As a teenager, Kingsland was unable to engage in the type of activities that most young people enjoy. Seriously injured in an accident at 14, she spent time during her long recovery tending to her creative interests instead. Through the experience, she gained personal insight into the connection between the artistic process and healing. Art-making helped her get through a difficult period and put her on a future trajectory of helping others struggling to heal.

Now a professional artist with a master’s degree in applied healing arts, Kingsland is intimately involved with the cancer center’s arts program—an initiative launched in 1992 to introduce the arts as a tool for coping through self-expression. Kingsland spends two days a week at the cancer center engaging patients, family members and staff in art therapy in order to reduce stress and offer an alternative method of care and healing. She serves as a listening presence for those in the midst of challenging times.

“The prayer flag project for the labyrinth springs directly from the core ideas that get me up every day and give my life meaning,” says Kingsland. “My personal mission is to use fiber art as a tool for making something of beauty, for connecting deeply with our spiritual selves, and for fostering a community of wellness. What could be better than this project?”

Inscribing prayers on strands of cloth is an ancient practice that began in Nepal over 2000 years ago. Adopted from Tibetan Buddhists, these flags have grown from their original purpose and religious association and are now embraced by various religions and organizations throughout the world, says Kingsland.

She explains that within the Tibetan Buddhist religion, the flags are sacred objects with prayers block-printed onto colorful pieces of silk that are hung throughout the mountainside. As the flags age and begin disintegrating, the belief is that the wind will scatter the pieces throughout the land, and any area touched by them will become the recipient of the prayers inscribed upon them. While the Georgetown flags may not hang in a space as scenic as the Tibetan landscape, the roof of the hospital emergency room forming the connection between Lombardi and the School of Medicine is a location with meaning—and foot traffic.

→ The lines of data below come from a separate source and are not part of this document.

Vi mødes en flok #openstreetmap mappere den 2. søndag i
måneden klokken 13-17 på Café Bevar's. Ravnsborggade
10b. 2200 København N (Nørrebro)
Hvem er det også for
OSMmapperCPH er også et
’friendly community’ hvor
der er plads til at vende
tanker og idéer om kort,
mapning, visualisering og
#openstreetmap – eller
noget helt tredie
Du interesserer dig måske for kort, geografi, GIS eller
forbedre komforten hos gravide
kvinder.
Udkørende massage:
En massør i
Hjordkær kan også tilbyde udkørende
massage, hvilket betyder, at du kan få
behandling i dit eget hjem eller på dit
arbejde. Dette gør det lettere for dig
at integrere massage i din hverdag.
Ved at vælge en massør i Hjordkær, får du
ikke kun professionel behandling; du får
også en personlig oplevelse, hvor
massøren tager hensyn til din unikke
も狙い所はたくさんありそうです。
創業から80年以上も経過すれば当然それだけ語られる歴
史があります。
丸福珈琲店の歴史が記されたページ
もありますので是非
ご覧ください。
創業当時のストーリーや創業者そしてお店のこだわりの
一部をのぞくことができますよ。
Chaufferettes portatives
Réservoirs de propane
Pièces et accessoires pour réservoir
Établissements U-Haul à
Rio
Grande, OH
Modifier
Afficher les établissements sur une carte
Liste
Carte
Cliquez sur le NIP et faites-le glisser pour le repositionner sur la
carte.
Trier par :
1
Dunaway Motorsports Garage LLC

Although the Georgetown project is non-denominational, it draws from the traditional Buddhist aim to benefit those who come in contact with the flags—both those who create the flags and those who view them.

Each patient, family member or staff person who chooses to participate in the project is given a colorful fabric square, markers, and the freedom to embellish it with a prayer, a drawing or anything of personal importance, says Kingsland. People have created over 150 flags so far, and the number continues to grow. The flags are approachable and meaningful to many.

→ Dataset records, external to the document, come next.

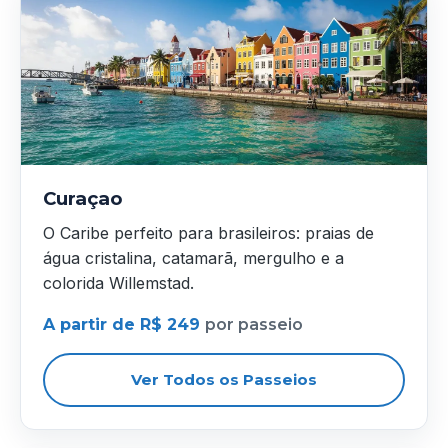
Curaçao
O Caribe perfeito para brasileiros: praias de
água cristalina, catamarã, mergulho e a
colorida Willemstad.
A partir de R$ 249
por passeio
Ver Todos os Passeios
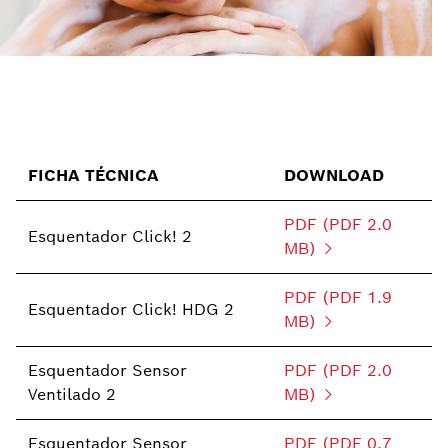
FICHA TÉCNICA
DOWNLOAD
PDF (PDF 2.0
Esquentador Click! 2
MB)
PDF (PDF 1.9
Esquentador Click! HDG 2
MB)
Esquentador Sensor
PDF (PDF 2.0
Ventilado 2
MB)
Esquentador Sensor
PDF (PDF 0.7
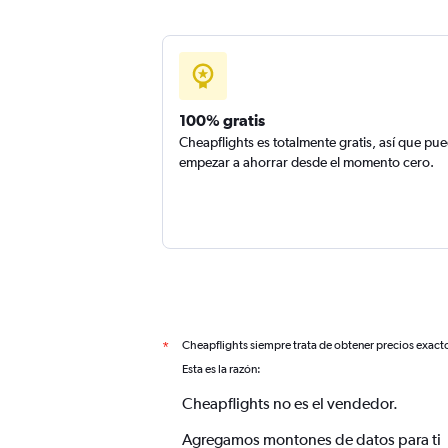
100% gratis
Cheapflights es totalmente gratis, así que pu
empezar a ahorrar desde el momento cero.
Cheapflights siempre trata de obtener precios exact
*
Esta es la razón:
Cheapflights no es el vendedor.
Agregamos montones de datos para ti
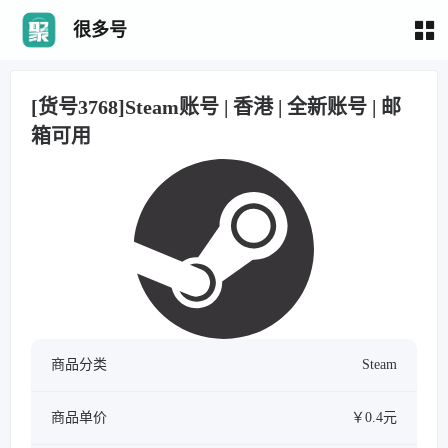
很多号
[货号3768]Steam账号 | 香港 | 全新账号 | 邮
箱可用
商品分类
Steam
商品单价
￥0.4元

“Articulating the desire for health, the desire for peace and making the prayer is important, and this is a non-sectarian way to do that while also being authentic. Because it’s tangible, those participating have deliberately chosen to express whatever they write on the flag, either for themselves, for others, or for the world at large,” says Kingsland.

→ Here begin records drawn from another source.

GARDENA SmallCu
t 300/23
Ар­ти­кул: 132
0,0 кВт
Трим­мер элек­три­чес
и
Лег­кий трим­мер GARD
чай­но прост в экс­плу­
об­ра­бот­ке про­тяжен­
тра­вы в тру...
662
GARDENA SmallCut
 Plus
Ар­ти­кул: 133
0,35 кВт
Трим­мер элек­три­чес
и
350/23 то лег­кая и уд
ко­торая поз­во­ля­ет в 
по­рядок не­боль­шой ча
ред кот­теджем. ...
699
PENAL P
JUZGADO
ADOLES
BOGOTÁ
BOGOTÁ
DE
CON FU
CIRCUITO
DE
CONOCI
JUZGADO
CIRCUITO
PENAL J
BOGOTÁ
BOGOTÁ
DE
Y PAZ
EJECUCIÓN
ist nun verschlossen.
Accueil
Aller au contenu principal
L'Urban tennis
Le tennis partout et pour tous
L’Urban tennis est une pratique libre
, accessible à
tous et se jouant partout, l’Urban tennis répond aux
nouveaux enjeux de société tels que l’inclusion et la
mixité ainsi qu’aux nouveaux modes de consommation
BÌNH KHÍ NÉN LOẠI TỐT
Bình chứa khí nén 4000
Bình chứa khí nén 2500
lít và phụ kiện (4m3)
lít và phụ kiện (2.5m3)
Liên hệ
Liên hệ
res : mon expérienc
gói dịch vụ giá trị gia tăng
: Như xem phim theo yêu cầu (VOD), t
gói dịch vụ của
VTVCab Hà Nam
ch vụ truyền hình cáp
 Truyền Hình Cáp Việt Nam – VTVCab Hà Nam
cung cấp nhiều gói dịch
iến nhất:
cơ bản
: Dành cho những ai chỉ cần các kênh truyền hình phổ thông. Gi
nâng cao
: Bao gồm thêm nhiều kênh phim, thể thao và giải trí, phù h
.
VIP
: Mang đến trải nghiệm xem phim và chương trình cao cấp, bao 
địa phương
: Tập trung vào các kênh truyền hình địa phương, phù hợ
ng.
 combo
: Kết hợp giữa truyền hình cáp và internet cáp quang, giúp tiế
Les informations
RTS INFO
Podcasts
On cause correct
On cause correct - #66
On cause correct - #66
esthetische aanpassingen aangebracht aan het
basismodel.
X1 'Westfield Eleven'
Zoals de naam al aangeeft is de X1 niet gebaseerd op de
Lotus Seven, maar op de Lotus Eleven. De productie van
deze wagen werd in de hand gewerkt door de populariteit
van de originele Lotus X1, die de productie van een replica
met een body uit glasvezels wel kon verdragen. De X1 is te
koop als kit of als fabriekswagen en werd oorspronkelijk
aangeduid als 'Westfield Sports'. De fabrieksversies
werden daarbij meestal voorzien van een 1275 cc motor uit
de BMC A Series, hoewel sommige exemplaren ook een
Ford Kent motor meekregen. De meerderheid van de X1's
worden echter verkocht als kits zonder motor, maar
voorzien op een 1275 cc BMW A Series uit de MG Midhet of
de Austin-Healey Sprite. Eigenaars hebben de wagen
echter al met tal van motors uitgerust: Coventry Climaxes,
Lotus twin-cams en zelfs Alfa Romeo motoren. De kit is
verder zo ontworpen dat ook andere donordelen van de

Several unexpected benefits have emerged from the project, she adds. Creating a flag together offers an opportunity for a patient and their family members to jointly express their hope for healing. A mother of a gravely ill patient seized the occasion to not only make a flag with Kingsland but to also discuss the emotional toll the illness has taken. Perhaps most surprisingly for Kingsland, creating prayer flags has provided an outlet for those who have made it their profession to care for the ill—chief among them, nurses.

“I have seen a lot of nurses offer really heartfelt prayer for the health of their patients. Part of their training suggests that they create a little bit ofdistance between themselves and their patients for protection and self-preservation, so this has been a way to allow them that emotional connection with patients and to have some expression of it, in a safe and controlled way,” says Kingsland.

Ultimately, Kingsland views these flags as a vehicle for personal engagement and engagement with the creative self.

“Everyone’s interpretation of the request to create a flag offers a snapshot that captures the person in that moment and time,” she says. “Making the flag doesn’t necessarily change anything about the illness or the set of circumstances, but it does help people change how they think about the illness, and how they process it."